---------- Input ----------

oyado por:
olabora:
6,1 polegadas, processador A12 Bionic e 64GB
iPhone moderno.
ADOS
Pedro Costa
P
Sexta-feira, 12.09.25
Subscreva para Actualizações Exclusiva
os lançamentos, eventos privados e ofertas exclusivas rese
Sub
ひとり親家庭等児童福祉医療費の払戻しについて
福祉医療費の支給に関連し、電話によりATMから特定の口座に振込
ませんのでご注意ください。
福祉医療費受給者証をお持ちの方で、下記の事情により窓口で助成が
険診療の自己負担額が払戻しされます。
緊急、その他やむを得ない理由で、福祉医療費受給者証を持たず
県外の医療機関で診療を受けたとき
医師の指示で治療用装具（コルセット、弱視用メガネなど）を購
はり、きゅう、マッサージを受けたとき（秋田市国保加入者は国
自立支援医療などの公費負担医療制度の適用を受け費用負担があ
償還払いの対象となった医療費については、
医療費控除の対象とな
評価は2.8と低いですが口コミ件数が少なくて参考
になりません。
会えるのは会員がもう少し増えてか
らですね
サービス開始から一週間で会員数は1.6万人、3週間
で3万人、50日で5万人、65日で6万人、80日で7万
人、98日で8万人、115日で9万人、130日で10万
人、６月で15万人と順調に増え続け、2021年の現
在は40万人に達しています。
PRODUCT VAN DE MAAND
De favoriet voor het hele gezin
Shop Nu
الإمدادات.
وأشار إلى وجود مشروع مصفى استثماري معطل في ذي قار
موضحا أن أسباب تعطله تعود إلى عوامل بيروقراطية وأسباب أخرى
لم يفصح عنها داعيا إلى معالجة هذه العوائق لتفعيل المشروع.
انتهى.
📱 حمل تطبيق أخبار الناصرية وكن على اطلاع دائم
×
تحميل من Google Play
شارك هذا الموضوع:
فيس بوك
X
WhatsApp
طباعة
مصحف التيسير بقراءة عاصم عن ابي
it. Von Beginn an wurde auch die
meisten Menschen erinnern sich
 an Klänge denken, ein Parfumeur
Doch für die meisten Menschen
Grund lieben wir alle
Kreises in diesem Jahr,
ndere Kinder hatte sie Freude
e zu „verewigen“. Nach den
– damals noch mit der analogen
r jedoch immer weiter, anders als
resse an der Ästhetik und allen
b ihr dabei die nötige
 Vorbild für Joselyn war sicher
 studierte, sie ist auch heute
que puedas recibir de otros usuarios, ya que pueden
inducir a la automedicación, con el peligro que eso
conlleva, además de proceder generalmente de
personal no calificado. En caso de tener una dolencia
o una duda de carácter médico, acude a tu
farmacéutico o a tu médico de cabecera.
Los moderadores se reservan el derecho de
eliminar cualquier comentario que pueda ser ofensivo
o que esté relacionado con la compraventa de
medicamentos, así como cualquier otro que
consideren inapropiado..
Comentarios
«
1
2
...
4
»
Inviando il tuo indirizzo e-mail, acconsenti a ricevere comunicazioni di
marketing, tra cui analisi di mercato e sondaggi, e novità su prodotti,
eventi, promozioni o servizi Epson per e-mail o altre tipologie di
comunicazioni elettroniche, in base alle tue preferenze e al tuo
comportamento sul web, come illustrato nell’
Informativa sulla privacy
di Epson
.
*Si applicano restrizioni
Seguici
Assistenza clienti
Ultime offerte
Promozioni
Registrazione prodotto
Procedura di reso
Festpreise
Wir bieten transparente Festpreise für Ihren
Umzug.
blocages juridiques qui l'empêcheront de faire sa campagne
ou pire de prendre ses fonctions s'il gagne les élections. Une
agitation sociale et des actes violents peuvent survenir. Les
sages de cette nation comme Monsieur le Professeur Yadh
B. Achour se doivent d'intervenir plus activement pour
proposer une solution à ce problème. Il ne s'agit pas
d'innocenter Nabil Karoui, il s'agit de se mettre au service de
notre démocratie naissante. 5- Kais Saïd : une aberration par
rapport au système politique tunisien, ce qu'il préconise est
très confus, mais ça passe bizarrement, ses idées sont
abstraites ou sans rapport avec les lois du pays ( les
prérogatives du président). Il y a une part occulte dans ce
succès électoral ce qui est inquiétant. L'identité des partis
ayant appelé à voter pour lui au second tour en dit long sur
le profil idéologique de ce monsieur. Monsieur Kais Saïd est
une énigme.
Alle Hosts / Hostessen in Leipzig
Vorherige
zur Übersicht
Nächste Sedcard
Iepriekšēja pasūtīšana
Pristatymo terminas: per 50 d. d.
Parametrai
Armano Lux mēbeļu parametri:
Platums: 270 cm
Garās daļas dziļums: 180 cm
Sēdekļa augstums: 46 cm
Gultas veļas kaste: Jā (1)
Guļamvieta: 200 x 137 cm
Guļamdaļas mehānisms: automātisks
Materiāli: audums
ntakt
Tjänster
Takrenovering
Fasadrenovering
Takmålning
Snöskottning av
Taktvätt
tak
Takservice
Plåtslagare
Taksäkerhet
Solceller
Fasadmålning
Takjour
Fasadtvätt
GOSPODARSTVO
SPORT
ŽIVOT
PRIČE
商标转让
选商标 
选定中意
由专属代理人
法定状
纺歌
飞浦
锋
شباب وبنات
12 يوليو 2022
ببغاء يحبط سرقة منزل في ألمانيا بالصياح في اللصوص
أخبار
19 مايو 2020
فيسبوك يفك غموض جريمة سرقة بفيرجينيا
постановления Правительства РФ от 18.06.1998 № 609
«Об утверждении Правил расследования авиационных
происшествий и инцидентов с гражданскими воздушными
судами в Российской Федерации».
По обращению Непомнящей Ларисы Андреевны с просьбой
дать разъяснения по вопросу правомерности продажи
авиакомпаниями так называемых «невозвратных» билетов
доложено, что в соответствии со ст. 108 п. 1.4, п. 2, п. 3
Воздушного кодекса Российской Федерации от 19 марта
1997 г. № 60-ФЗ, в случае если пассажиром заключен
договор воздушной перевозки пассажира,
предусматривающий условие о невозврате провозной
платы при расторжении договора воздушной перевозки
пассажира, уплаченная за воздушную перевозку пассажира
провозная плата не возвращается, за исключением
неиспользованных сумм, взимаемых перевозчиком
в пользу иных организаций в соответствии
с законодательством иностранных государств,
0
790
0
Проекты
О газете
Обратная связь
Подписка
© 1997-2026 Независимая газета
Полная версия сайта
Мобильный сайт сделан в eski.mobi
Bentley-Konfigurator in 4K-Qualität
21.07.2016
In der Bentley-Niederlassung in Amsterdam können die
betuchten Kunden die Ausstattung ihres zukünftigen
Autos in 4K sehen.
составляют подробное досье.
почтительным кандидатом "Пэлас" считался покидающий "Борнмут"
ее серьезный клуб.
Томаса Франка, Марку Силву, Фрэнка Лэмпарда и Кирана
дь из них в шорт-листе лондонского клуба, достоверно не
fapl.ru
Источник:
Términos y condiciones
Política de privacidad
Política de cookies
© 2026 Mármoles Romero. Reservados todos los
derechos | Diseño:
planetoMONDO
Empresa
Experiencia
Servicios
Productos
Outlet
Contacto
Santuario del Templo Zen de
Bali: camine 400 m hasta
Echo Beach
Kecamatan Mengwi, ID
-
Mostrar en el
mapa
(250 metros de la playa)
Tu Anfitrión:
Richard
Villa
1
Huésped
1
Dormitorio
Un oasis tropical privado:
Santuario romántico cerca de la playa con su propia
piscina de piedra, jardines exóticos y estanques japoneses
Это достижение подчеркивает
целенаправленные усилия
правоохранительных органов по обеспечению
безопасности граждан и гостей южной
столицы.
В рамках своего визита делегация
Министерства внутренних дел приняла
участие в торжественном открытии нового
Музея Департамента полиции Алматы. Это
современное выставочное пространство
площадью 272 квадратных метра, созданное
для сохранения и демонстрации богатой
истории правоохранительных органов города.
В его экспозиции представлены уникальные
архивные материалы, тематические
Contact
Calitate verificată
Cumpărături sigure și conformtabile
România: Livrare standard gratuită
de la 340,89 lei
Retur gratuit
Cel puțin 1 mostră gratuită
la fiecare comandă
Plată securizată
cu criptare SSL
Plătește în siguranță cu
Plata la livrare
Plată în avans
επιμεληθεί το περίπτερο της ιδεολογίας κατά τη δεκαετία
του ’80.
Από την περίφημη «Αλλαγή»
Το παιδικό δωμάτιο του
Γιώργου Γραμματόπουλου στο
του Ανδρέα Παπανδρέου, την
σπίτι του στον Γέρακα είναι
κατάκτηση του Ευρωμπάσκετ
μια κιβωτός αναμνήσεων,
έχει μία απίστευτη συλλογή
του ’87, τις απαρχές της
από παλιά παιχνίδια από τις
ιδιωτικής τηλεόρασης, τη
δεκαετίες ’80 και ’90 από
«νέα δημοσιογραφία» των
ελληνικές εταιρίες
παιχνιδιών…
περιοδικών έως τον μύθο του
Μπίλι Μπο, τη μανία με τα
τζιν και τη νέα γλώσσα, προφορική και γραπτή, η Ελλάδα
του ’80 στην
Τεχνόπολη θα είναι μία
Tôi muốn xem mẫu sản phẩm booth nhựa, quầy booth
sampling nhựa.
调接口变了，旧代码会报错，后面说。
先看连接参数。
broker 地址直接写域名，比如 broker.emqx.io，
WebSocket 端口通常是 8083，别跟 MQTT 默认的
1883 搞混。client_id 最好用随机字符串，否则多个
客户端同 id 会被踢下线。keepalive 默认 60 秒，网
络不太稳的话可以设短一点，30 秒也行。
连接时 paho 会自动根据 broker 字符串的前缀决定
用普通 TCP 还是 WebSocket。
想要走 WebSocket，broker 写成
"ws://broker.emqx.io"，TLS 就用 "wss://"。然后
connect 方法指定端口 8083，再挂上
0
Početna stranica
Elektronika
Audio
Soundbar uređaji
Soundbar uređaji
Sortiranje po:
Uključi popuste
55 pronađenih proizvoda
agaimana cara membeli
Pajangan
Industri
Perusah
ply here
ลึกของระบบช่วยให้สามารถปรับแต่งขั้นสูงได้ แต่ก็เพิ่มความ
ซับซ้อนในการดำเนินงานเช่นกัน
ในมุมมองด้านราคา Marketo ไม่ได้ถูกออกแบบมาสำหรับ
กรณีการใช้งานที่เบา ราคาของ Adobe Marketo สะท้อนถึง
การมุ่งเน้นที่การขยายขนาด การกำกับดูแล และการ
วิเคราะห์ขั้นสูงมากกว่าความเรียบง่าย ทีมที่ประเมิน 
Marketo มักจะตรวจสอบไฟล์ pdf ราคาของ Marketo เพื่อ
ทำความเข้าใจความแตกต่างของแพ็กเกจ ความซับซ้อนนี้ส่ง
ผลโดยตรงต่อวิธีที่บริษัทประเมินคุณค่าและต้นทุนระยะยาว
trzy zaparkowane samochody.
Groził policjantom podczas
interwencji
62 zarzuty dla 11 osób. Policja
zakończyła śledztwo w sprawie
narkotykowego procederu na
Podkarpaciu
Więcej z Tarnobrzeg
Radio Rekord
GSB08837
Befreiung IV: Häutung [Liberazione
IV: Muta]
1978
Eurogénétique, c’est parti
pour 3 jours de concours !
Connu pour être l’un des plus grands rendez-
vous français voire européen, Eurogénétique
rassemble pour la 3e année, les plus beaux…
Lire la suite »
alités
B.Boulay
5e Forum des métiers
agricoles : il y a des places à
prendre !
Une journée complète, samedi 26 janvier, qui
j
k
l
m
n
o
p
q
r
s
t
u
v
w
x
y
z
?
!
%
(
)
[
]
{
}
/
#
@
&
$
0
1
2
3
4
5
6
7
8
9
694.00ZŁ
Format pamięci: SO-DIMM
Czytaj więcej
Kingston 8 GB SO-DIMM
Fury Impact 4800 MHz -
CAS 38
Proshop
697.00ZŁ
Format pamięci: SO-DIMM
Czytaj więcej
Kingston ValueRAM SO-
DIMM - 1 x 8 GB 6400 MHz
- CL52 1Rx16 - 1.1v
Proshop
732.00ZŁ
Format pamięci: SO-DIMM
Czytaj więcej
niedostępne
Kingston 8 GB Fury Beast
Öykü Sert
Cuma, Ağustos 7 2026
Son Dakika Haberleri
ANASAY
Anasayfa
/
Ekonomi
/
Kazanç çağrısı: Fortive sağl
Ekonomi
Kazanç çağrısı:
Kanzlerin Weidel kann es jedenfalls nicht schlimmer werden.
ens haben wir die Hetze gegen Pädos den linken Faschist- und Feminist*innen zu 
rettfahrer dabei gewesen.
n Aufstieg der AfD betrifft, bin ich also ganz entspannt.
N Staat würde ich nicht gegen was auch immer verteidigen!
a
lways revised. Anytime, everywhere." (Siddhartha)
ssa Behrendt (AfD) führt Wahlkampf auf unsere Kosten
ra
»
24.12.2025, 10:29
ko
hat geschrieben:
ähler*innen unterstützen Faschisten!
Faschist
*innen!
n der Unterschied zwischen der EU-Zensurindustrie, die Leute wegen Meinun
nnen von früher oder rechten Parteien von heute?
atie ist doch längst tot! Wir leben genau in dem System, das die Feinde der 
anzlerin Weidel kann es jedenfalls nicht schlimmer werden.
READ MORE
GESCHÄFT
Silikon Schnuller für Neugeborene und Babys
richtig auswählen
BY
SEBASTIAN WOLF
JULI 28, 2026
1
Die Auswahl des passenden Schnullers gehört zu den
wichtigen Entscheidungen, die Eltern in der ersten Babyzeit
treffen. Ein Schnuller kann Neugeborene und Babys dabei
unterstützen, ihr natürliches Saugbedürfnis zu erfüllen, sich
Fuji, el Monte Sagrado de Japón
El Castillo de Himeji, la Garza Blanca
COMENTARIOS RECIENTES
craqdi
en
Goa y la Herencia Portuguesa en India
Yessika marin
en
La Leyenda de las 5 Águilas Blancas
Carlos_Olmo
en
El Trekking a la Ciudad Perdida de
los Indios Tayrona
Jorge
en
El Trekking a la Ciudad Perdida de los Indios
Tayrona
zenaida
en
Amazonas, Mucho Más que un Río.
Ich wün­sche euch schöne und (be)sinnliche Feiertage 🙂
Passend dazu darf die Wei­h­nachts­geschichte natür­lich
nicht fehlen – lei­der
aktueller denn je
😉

----------

> **Task instructions**
Your answer must be the lines above from the one containing "Alle Hosts / Hostessen in Leipzig" to the one containing "GOSPODARSTVO", both included, restated word for word.

> **Answer section**
Alle Hosts / Hostessen in Leipzig
Vorherige
zur Übersicht
Nächste Sedcard
Iepriekšēja pasūtīšana
Pristatymo terminas: per 50 d. d.
Parametrai
Armano Lux mēbeļu parametri:
Platums: 270 cm
Garās daļas dziļums: 180 cm
Sēdekļa augstums: 46 cm
Gultas veļas kaste: Jā (1)
Guļamvieta: 200 x 137 cm
Guļamdaļas mehānisms: automātisks
Materiāli: audums
ntakt
Tjänster
Takrenovering
Fasadrenovering
Takmålning
Snöskottning av
Taktvätt
tak
Takservice
Plåtslagare
Taksäkerhet
Solceller
Fasadmålning
Takjour
Fasadtvätt
GOSPODARSTVO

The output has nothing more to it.